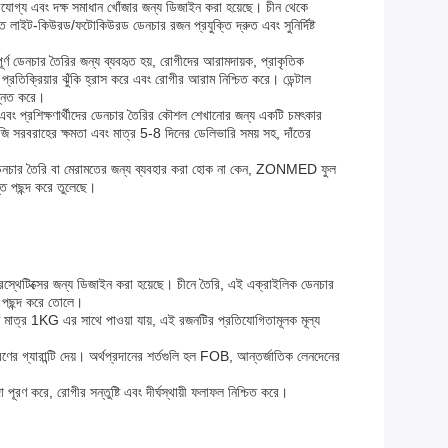
োগ্য এবং দক্ষ সমাধান খোঁজার জন্য ডিজাইন করা হয়েছে। চীন থেকে
ত লাইট-কিউরড/ফটোকিউরড ডেনচার রজন প্রযুক্তি দ্রুত এবং সুনির্দিষ্ট
্ণ ডেনচার তৈরির জন্য ব্যবহৃত হয়, রোগীদের আরামদায়ক, প্রাকৃতিক
প্রতিক্রিয়ার ঝুঁকি হ্রাস করে এবং রোগীর আরাম নিশ্চিত করে। ডেন্টাল
উন্নত করে।
্র এবং প্রশিক্ষণার্থীদের ডেনচার তৈরির কৌশল শেখানোর জন্য একটি চমৎকার
ি সরবরাহের ক্ষমতা এবং মাত্র 5-8 দিনের ডেলিভারি সময় সহ, দাঁতের
ক ডেনচার তৈরি বা মেরামতের জন্য ব্যবহার করা হোক না কেন, ZONMED ফুল
স্ত পছন্দ করে তুলেছে।
্থেটিক্সের জন্য ডিজাইন করা হয়েছে। চীনে তৈরি, এই এক্রাইলিক ডেনচার
্শ পছন্দ করে তোলে।
মাণ মাত্র 1KG এর সাথে পাওয়া যায়, এই রজনটির প্রতিযোগিতামূলক মূল্য
র গ্যারান্টি দেয়। অর্থপ্রদানের শর্তগুলি হল FOB, আন্তর্জাতিক লেনদেনের
রণ করে, রোগীর সন্তুষ্টি এবং দীর্ঘস্থায়ী ফলাফল নিশ্চিত করে।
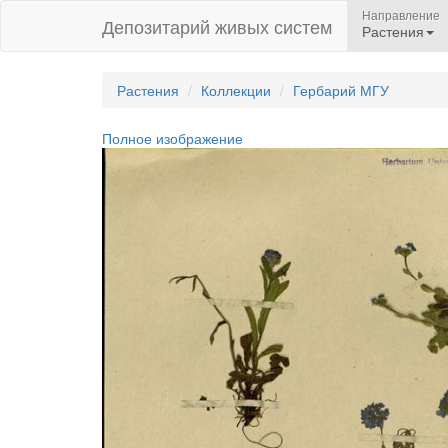
Направление
Депозитарий живых систем
Растения
Растения
Коллекции
Гербарий МГУ
Полное изображение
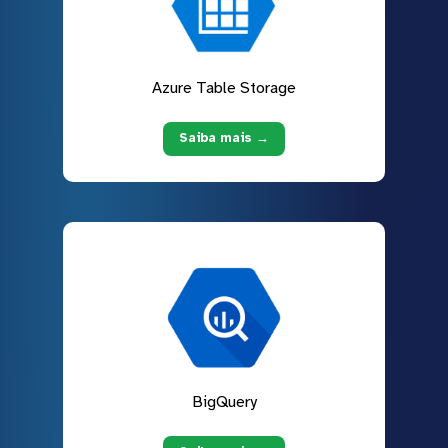
Azure Table Storage
Saiba mais →
BigQuery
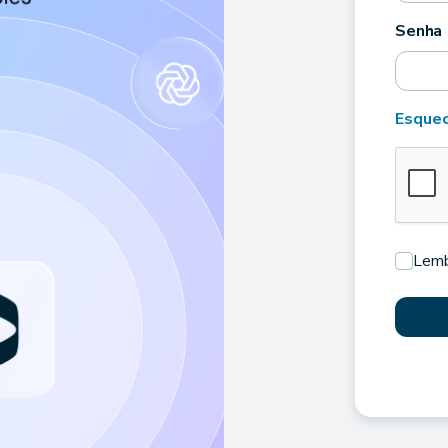
Senha
Esquec
Lemb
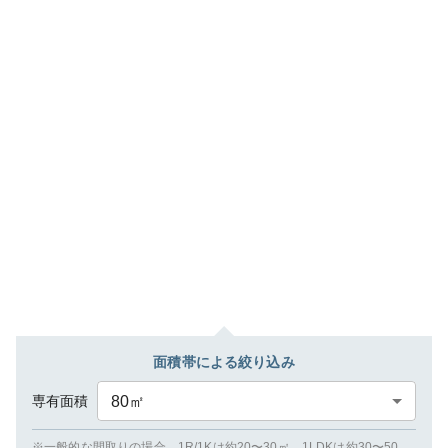
面積帯による絞り込み
専有面積
80
㎡
※一般的な間取りの場合、1R/1Kは約20〜30㎡、1LDKは約30〜50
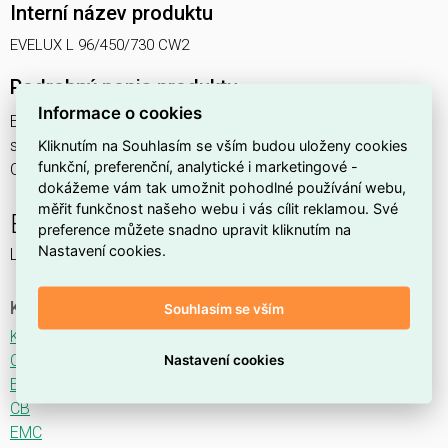
Interní název produktu
EVELUX L 96/450/730 CW2
Podrobný popis produktu
Informace o cookies
EVELUX L 96/450/730 CW2 154W IP66
svítidlo pouliční s modulem LED, spektrum 730A3, optika
Kliknutím na Souhlasím se vším budou uloženy cookies
funkční, preferenční, analytické i marketingové -
CW2 (Crosswalk)
dokážeme vám tak umožnit pohodlné používání webu,
měřit funkčnost našeho webu i vás cílit reklamou. Své
EVELUX
preference můžete snadno upravit kliknutím na
Nastavení cookies.
LED svítidlo pro osvětlení komunikací.
Ke stažení
Souhlasím se vším
Katalogový list
CE
Nastavení cookies
ENEC
CB
EMC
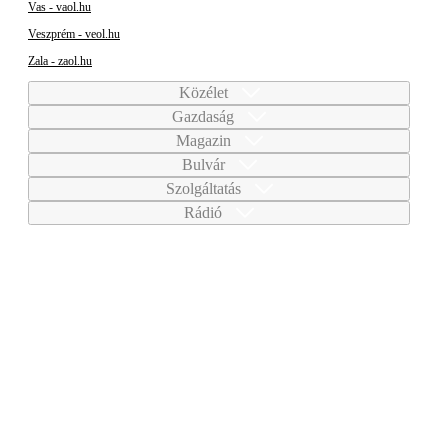
Vas - vaol.hu
Veszprém - veol.hu
Zala - zaol.hu
Közélet
Gazdaság
Magazin
Bulvár
Szolgáltatás
Rádió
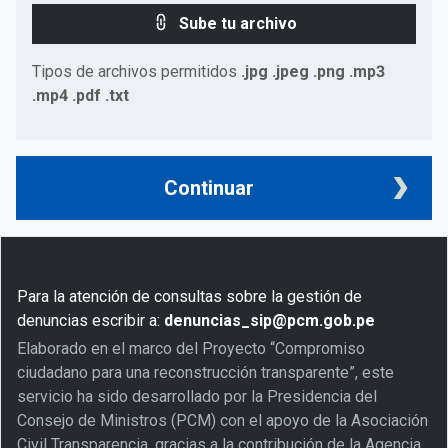
Sube tu archivo
Tipos de archivos permitidos
.jpg .jpeg .png .mp3
.mp4 .pdf .txt
Continuar
Para la atención de consultas sobre la gestión de
denuncias escribir a:
denuncias_sip@pcm.gob.pe
Elaborado en el marco del Proyecto “Compromiso
ciudadano para una reconstrucción transparente”, este
servicio ha sido desarrollado por la Presidencia del
Consejo de Ministros (PCM) con el apoyo de la Asociación
Civil Transparencia, gracias a la contribución de la Agencia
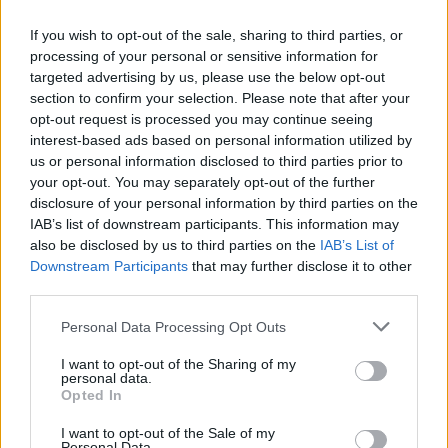
If you wish to opt-out of the sale, sharing to third parties, or
processing of your personal or sensitive information for
targeted advertising by us, please use the below opt-out
section to confirm your selection. Please note that after your
opt-out request is processed you may continue seeing
interest-based ads based on personal information utilized by
us or personal information disclosed to third parties prior to
your opt-out. You may separately opt-out of the further
disclosure of your personal information by third parties on the
IAB’s list of downstream participants. This information may
also be disclosed by us to third parties on the
IAB’s List of
Downstream Participants
that may further disclose it to other
third parties.
Personal Data Processing Opt Outs
I want to opt-out of the Sharing of my
personal data.
Opted In
I want to opt-out of the Sale of my
Personal Data.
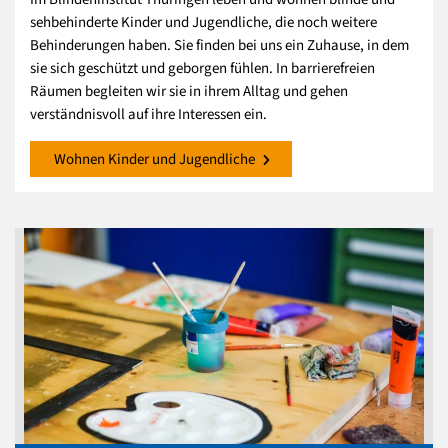
sehbehinderte Kinder und Jugendliche, die noch weitere
Behinderungen haben. Sie finden bei uns ein Zuhause, in dem
sie sich geschützt und geborgen fühlen. In barrierefreien
Räumen begleiten wir sie in ihrem Alltag und gehen
verständnisvoll auf ihre Interessen ein.
Wohnen Kinder und Jugendliche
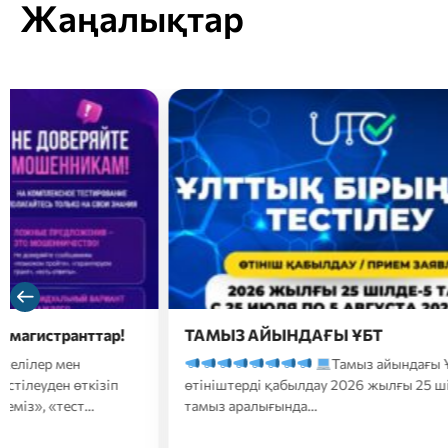
Жаңалықтар
ТАМЫЗ АЙЫНДАҒЫ ҰБТ
Құр
сізде
Тамыз айындағы ҰБТ-ға
жылын
өтініштерді қабылдау 2026 жылғы 25 шілде – 5
Кеше
тамыз аралығында…
аралығ
конкур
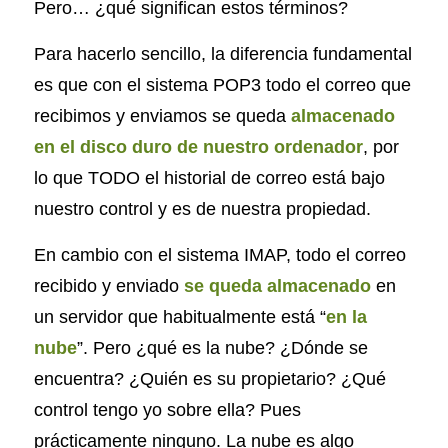
Pero… ¿qué significan estos términos?
Para hacerlo sencillo, la diferencia fundamental
es que con el sistema POP3 todo el correo que
recibimos y enviamos se queda
almacenado
en el disco duro de nuestro ordenador
, por
lo que TODO el historial de correo está bajo
nuestro control y es de nuestra propiedad.
En cambio con el sistema IMAP, todo el correo
recibido y enviado
se queda almacenado
en
un servidor que habitualmente está “
en la
nube
”. Pero ¿qué es la nube? ¿Dónde se
encuentra? ¿Quién es su propietario? ¿Qué
control tengo yo sobre ella? Pues
prácticamente ninguno. La nube es algo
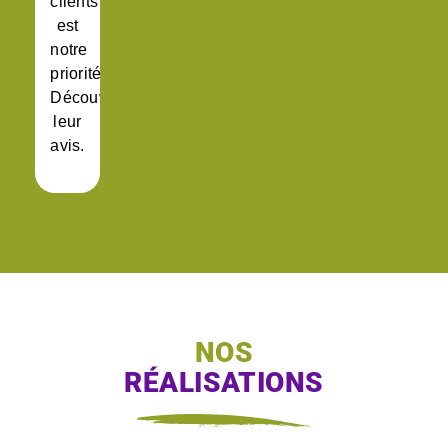
clients
est
notre
priorité.
Découvrez
leur
avis.
NOS
RÉALISATIONS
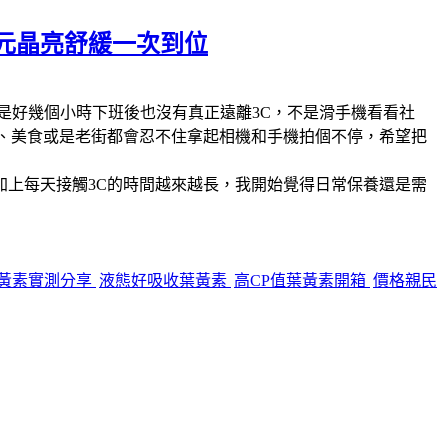
5元晶亮舒緩一次到位
是好幾個小時下班後也沒有真正遠離3C，不是滑手機看看社
、美食或是老街都會忍不住拿起相機和手機拍個不停，希望把
上每天接觸3C的時間越來越長，我開始覺得日常保養還是需
黃素實測分享
液態好吸收葉黃素
高CP值葉黃素開箱
價格親民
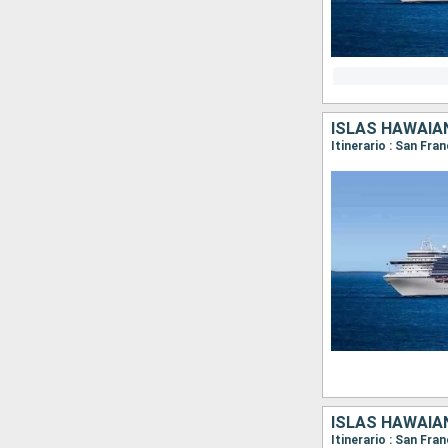
ISLAS HAWAIA
Itinerario : San Fra
ISLAS HAWAIA
Itinerario : San Fra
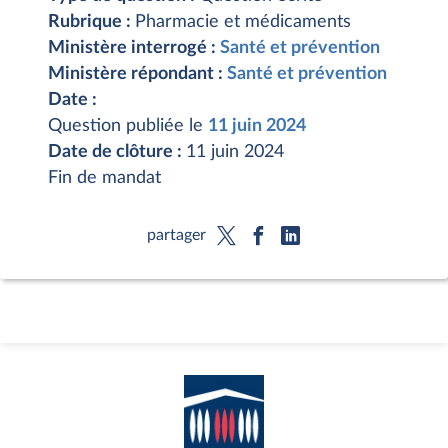
Rubrique :
Pharmacie et médicaments
Ministère interrogé :
Santé et prévention
Ministère répondant :
Santé et prévention
Date :
Question publiée le
11 juin 2024
Date de clôture :
11 juin 2024
Fin de mandat
partager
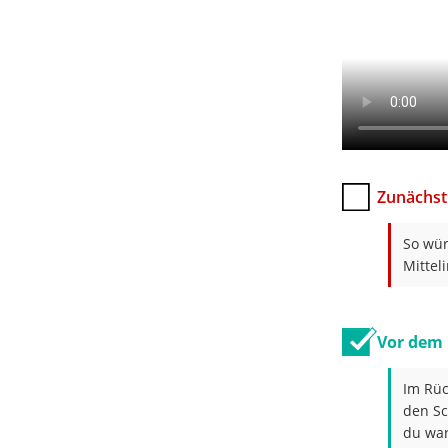
Zunächst 
So wür
Mittel
Vor dem 
Im Rüc
den Sc
du war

- - - -

# Task to carry out
Print all the entries exactly as they appear, without the pictures.

# Answer to this problem
োগ্য এবং দক্ষ সমাধান খোঁজার জন্য ডিজাইন করা হয়েছে। চীন থেকে
ত লাইট-কিউরড/ফটোকিউরড ডেনচার রজন প্রযুক্তি দ্রুত এবং সুনির্দিষ্ট
্ণ ডেনচার তৈরির জন্য ব্যবহৃত হয়, রোগীদের আরামদায়ক, প্রাকৃতিক
প্রতিক্রিয়ার ঝুঁকি হ্রাস করে এবং রোগীর আরাম নিশ্চিত করে। ডেন্টাল
উন্নত করে।
্র এবং প্রশিক্ষণার্থীদের ডেনচার তৈরির কৌশল শেখানোর জন্য একটি চমৎকার
ি সরবরাহের ক্ষমতা এবং মাত্র 5-8 দিনের ডেলিভারি সময় সহ, দাঁতের
ক ডেনচার তৈরি বা মেরামতের জন্য ব্যবহার করা হোক না কেন, ZONMED ফুল
স্ত পছন্দ করে তুলেছে।
্থেটিক্সের জন্য ডিজাইন করা হয়েছে। চীনে তৈরি, এই এক্রাইলিক ডেনচার
্শ পছন্দ করে তোলে।
মাণ মাত্র 1KG এর সাথে পাওয়া যায়, এই রজনটির প্রতিযোগিতামূলক মূল্য
র গ্যারান্টি দেয়। অর্থপ্রদানের শর্তগুলি হল FOB, আন্তর্জাতিক লেনদেনের
রণ করে, রোগীর সন্তুষ্টি এবং দীর্ঘস্থায়ী ফলাফল নিশ্চিত করে।
Направление
Депозитарий живых систем
Растения
Растения
Коллекции
Гербарий МГУ
Полное изображение
Azure Table Storage
Saiba mais →
BigQuery
Senha
Esquec
Lemb
面積帯による絞り込み
専有面積
80
㎡
※一般的な間取りの場合、1R/1Kは約20〜30㎡、1LDKは約30〜50
Interní název produktu
EVELUX L 96/450/730 CW2
Podrobný popis produktu
Informace o cookies
EVELUX L 96/450/730 CW2 154W IP66
svítidlo pouliční s modulem LED, spektrum 730A3, optika
Kliknutím na Souhlasím se vším budou uloženy cookies
funkční, preferenční, analytické i marketingové -
CW2 (Crosswalk)
dokážeme vám tak umožnit pohodlné používání webu,
měřit funkčnost našeho webu i vás cílit reklamou. Své
EVELUX
preference můžete snadno upravit kliknutím na
Nastavení cookies.
LED svítidlo pro osvětlení komunikací.
Ke stažení
Souhlasím se vším
Katalogový list
CE
Nastavení cookies
ENEC
CB
EMC
Vas - vaol.hu
Veszprém - veol.hu
Zala - zaol.hu
Közélet
Gazdaság
Magazin
Bulvár
Szolgáltatás
Rádió
Sube tu archivo
Tipos de archivos permitidos
.jpg .jpeg .png .mp3
.mp4 .pdf .txt
Continuar
Para la atención de consultas sobre la gestión de
denuncias escribir a:
denuncias_sip@pcm.gob.pe
Elaborado en el marco del Proyecto “Compromiso
ciudadano para una reconstrucción transparente”, este
servicio ha sido desarrollado por la Presidencia del
Consejo de Ministros (PCM) con el apoyo de la Asociación
Civil Transparencia, gracias a la contribución de la Agencia
If you wish to opt-out of the sale, sharing to third parties, or
processing of your personal or sensitive information for
targeted advertising by us, please use the below opt-out
section to confirm your selection. Please note that after your
opt-out request is processed you may continue seeing
interest-based ads based on personal information utilized by
us or personal information disclosed to third parties prior to
your opt-out. You may separately opt-out of the further
disclosure of your personal information by third parties on the
IAB’s list of downstream participants. This information may
also be disclosed by us to third parties on the
IAB’s List of
Downstream Participants
that may further disclose it to other
third parties.
Personal Data Processing Opt Outs
I want to opt-out of the Sharing of my
personal data.
Opted In
I want to opt-out of the Sale of my
Personal Data.
sehbehinderte Kinder und Jugendliche, die noch weitere
Behinderungen haben. Sie finden bei uns ein Zuhause, in dem
sie sich geschützt und geborgen fühlen. In barrierefreien
Räumen begleiten wir sie in ihrem Alltag und gehen
verständnisvoll auf ihre Interessen ein.
Wohnen Kinder und Jugendliche
Жаңалықтар
ТАМЫЗ АЙЫНДАҒЫ ҰБТ
Құр
сізде
Тамыз айындағы ҰБТ-ға
жылын
өтініштерді қабылдау 2026 жылғы 25 шілде – 5
Кеше
тамыз аралығында…
аралығ
конкур
Pero… ¿qué significan estos términos?
Para hacerlo sencillo, la diferencia fundamental
es que con el sistema POP3 todo el correo que
recibimos y enviamos se queda
almacenado
en el disco duro de nuestro ordenador
, por
lo que TODO el historial de correo está bajo
nuestro control y es de nuestra propiedad.
En cambio con el sistema IMAP, todo el correo
recibido y enviado
se queda almacenado
en
un servidor que habitualmente está “
en la
nube
”. Pero ¿qué es la nube? ¿Dónde se
encuentra? ¿Quién es su propietario? ¿Qué
control tengo yo sobre ella? Pues
prácticamente ninguno. La nube es algo
clients
est
notre
priorité.
Découvrez
leur
avis.
NOS
RÉALISATIONS
5元晶亮舒緩一次到位
是好幾個小時下班後也沒有真正遠離3C，不是滑手機看看社
、美食或是老街都會忍不住拿起相機和手機拍個不停，希望把
上每天接觸3C的時間越來越長，我開始覺得日常保養還是需
黃素實測分享
液態好吸收葉黃素
高CP值葉黃素開箱
價格親民
ISLAS HAWAIA
Itinerario : San Fra
ISLAS HAWAIA
Itinerario : San Fra
Rubrique :
Pharmacie et médicaments
Ministère interrogé :
Santé et prévention
Ministère répondant :
Santé et prévention
Date :
Question publiée le
11 juin 2024
Date de clôture :
11 juin 2024
Fin de mandat
partager
Zunächst 
So wür
Mittel
Vor dem 
Im Rüc
den Sc
du war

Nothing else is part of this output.